For tomato plants, a conical cage that looks like this is the best way to go. This way, you provide support at each stage of the plant's growth and there are multiple points (on each circle) for you to tie the fruits to.
However, this requires that you plan in advance and set up the cage before the plant gets too big. There is no way you're going to be able to fit that onto a full grown plant.
Supporting your cane
Now coming to supporting your 6' cane, here's one cheap way using some twine and some turnbuckles. You'll need:
- Some mason's line or strong twine (costs around $3-4 for a 100-feet roll. You'll need a lot less!)
- 3 small turnbuckles (costs around $1.50 each for the small ones)
- 3 6" nails (costs around 10¢ each)
Now I'm not at home and don't have a picture of how it looks like, but here's a hand drawn drawing that shouldn't be too hard to follow (also not too clear because of the scanner, but it's readable).

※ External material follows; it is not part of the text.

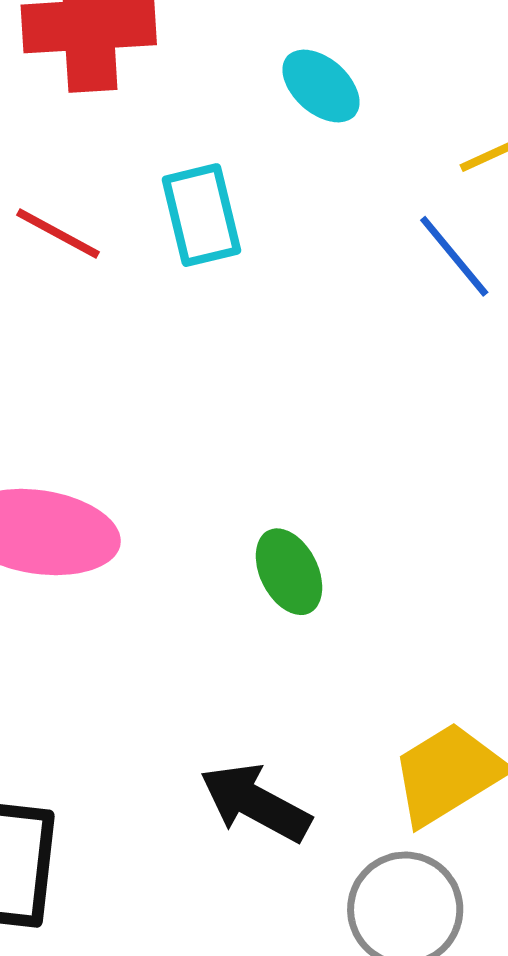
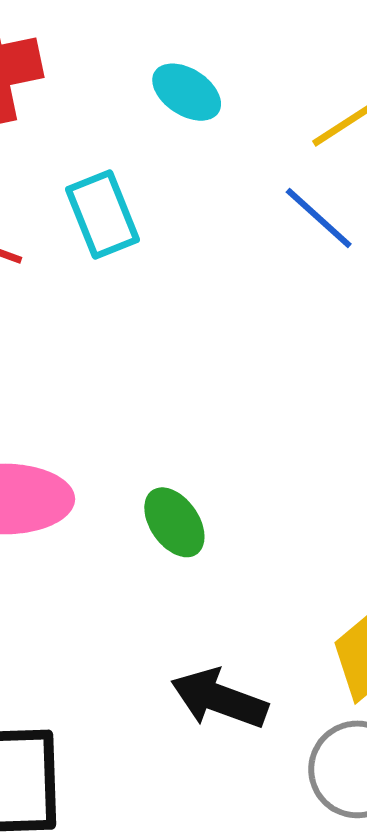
green ellipse: (289, 572) -> (174, 522), moved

- Drive in the three nails at the points marked X. Make sure that you drive it in at an angle so that the head is tilting outward as in the second figure.
- Tie some twine from the cane (probably around less than half way down from the top) to the loop of the turnbuckle.

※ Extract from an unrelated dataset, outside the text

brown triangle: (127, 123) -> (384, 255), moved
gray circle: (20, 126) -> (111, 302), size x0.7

- Next tie a smaller piece of twine from the nail head and through the hook of the turnbuckle. Pull it till it is tight and then make a knot.
- Make sure that the turnbuckle is screwed out most of the way so that later if and when you need to adjust tension, you can (last figure).
- Repeat for all three nails and adjust tension till the cane is as vertical as you'd like it to be.
- Check periodically (every week?) to see if it is leaning and increase tension in the string(s) opposite to the direction in which it is leaning.
This is a neat way to keep it vertical without having to build additional supports/structures and is my preferred method of training young trees to grow vertically.